> _GOAL OF THE EXERCISE_
When you transcribe the data below, reproduce every line exactly and leave each picture out.

*** Opening of DATASET EXCERPTS ***

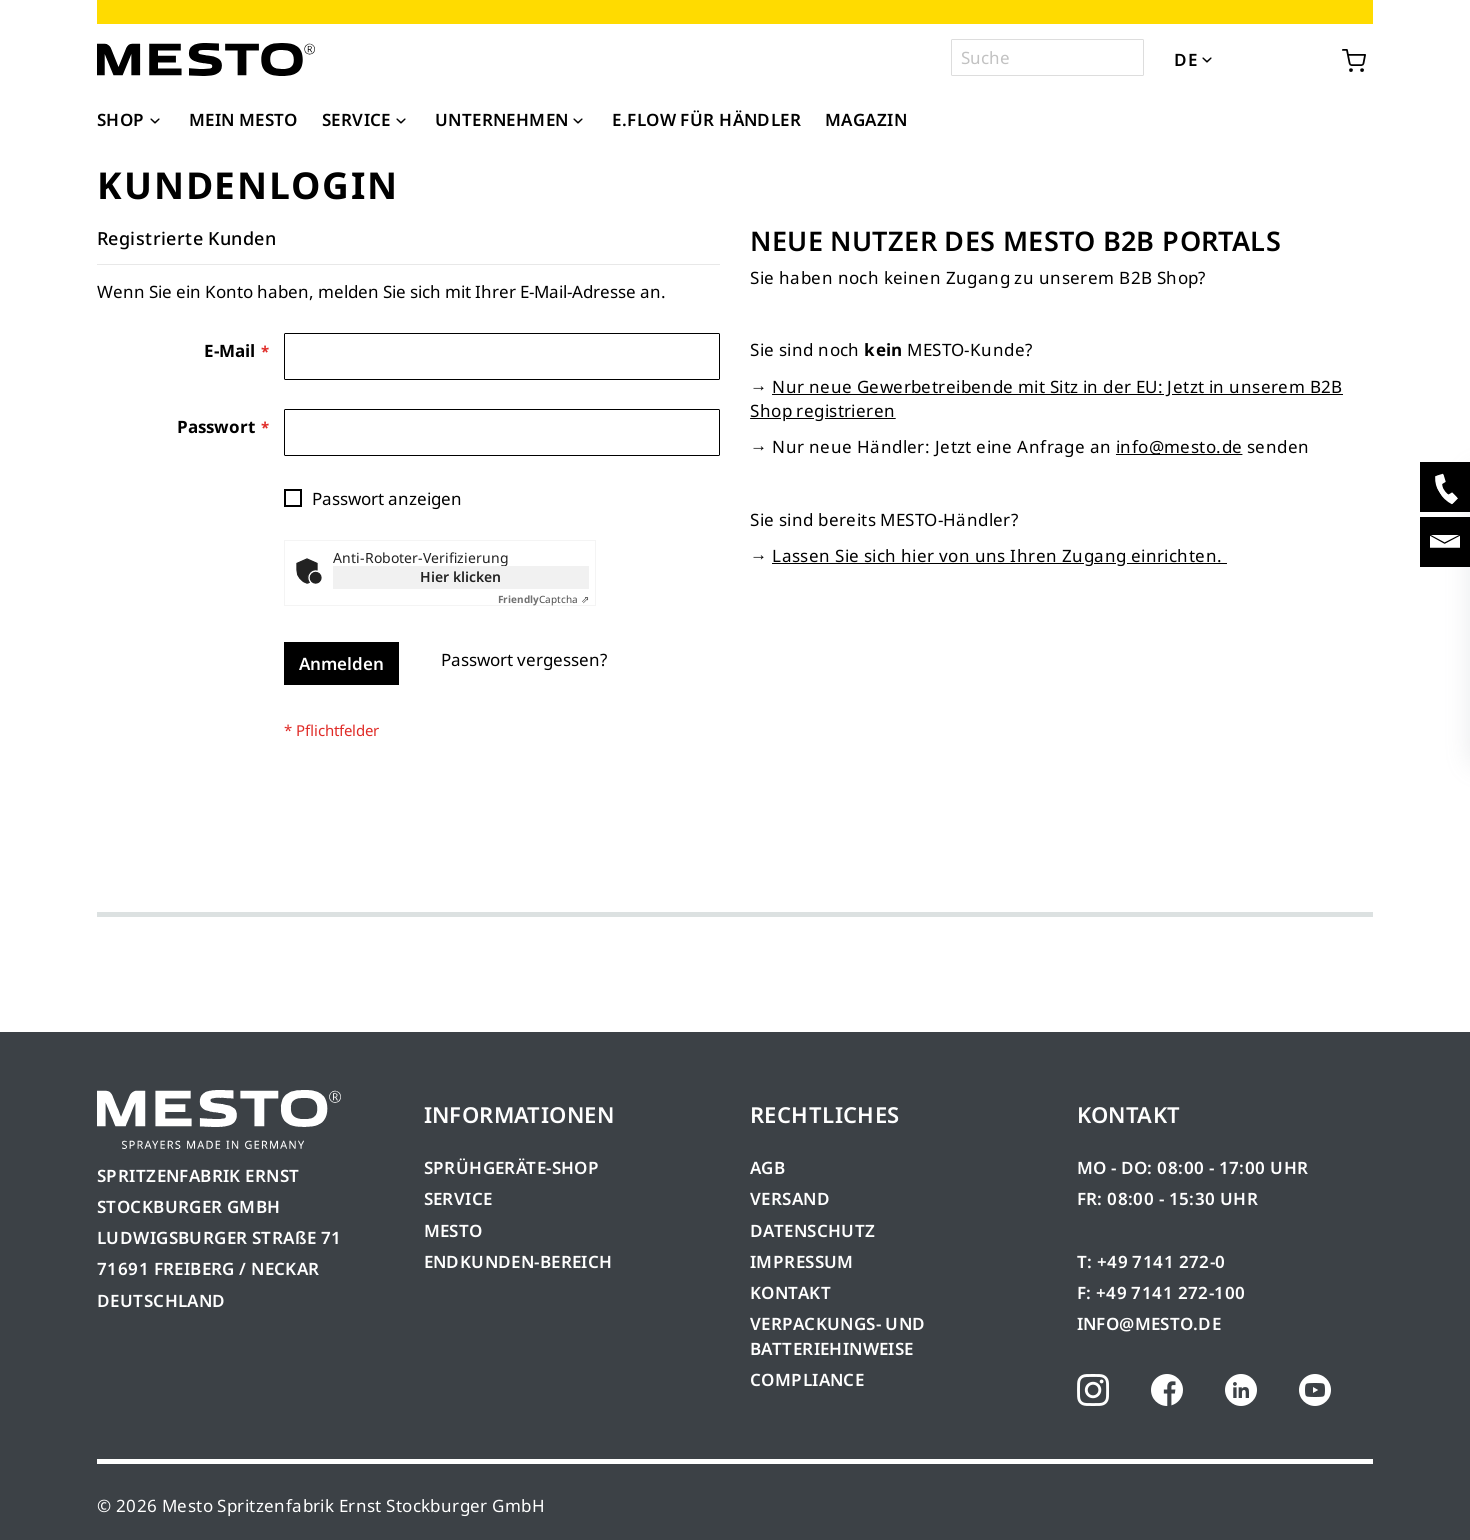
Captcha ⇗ (543, 599)
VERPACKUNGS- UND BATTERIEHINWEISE (838, 1335)
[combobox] (1047, 57)
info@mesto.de (1179, 446)
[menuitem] (131, 120)
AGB (767, 1167)
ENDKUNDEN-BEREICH (518, 1261)
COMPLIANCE (807, 1379)
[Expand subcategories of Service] (401, 122)
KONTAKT (790, 1292)
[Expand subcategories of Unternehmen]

*** Close of DATASET EXCERPTS ***

> _THE ANSWER_
Captcha ⇗ (543, 599)
VERPACKUNGS- UND BATTERIEHINWEISE (838, 1335)
[combobox] (1047, 57)
info@mesto.de (1179, 446)
[menuitem] (131, 120)
AGB (767, 1167)
ENDKUNDEN-BEREICH (518, 1261)
COMPLIANCE (807, 1379)
[Expand subcategories of Service] (401, 122)
KONTAKT (790, 1292)
[Expand subcategories of Unternehmen]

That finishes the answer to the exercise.